---------- EXTRACTED ENTRIES

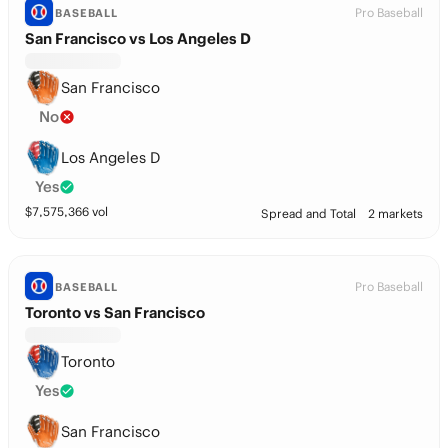
Pro Baseball
BASEBALL
San Francisco vs Los Angeles D
San Francisco
No
Los Angeles D
Yes
$
7,575,366
vol
Spread and Total
2 markets
Pro Baseball
BASEBALL
Toronto vs San Francisco
Toronto
Yes
San Francisco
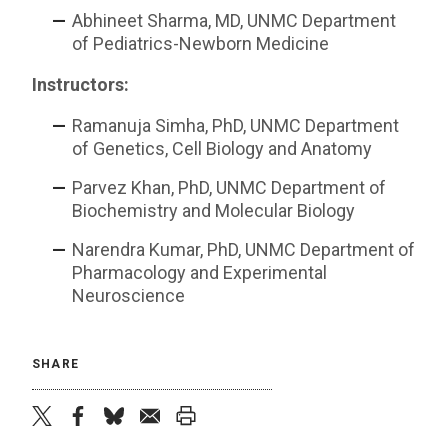
Abhineet Sharma, MD, UNMC Department
of Pediatrics-Newborn Medicine
Instructors:
Ramanuja Simha, PhD, UNMC Department
of Genetics, Cell Biology and Anatomy
Parvez Khan, PhD, UNMC Department of
Biochemistry and Molecular Biology
Narendra Kumar, PhD, UNMC Department of
Pharmacology and Experimental
Neuroscience
SHARE
twitter
facebook
bluesky
email
print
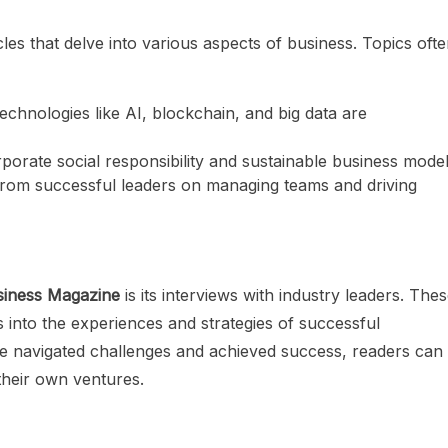
es that delve into various aspects of business. Topics oft
technologies like AI, blockchain, and big data are
porate social responsibility and sustainable business model
 from successful leaders on managing teams and driving
siness Magazine
is its interviews with industry leaders. The
s into the experiences and strategies of successful
e navigated challenges and achieved success, readers can
their own ventures.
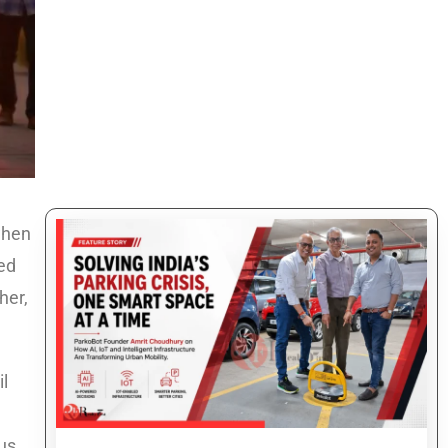
when
ted
her,
il
ous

--------------------

Leave the pictures out. Extract exactly the lines running from the one with "Ramanuja Simha, PhD, UNMC Department" through the last entry, both ends included.

Ramanuja Simha, PhD, UNMC Department
of Genetics, Cell Biology and Anatomy
Parvez Khan, PhD, UNMC Department of
Biochemistry and Molecular Biology
Narendra Kumar, PhD, UNMC Department of
Pharmacology and Experimental
Neuroscience
SHARE
twitter
facebook
bluesky
email
print
es that delve into various aspects of business. Topics oft
technologies like AI, blockchain, and big data are
porate social responsibility and sustainable business model
 from successful leaders on managing teams and driving
siness Magazine
is its interviews with industry leaders. The
s into the experiences and strategies of successful
e navigated challenges and achieved success, readers can
their own ventures.
when
ted
her,
il
ous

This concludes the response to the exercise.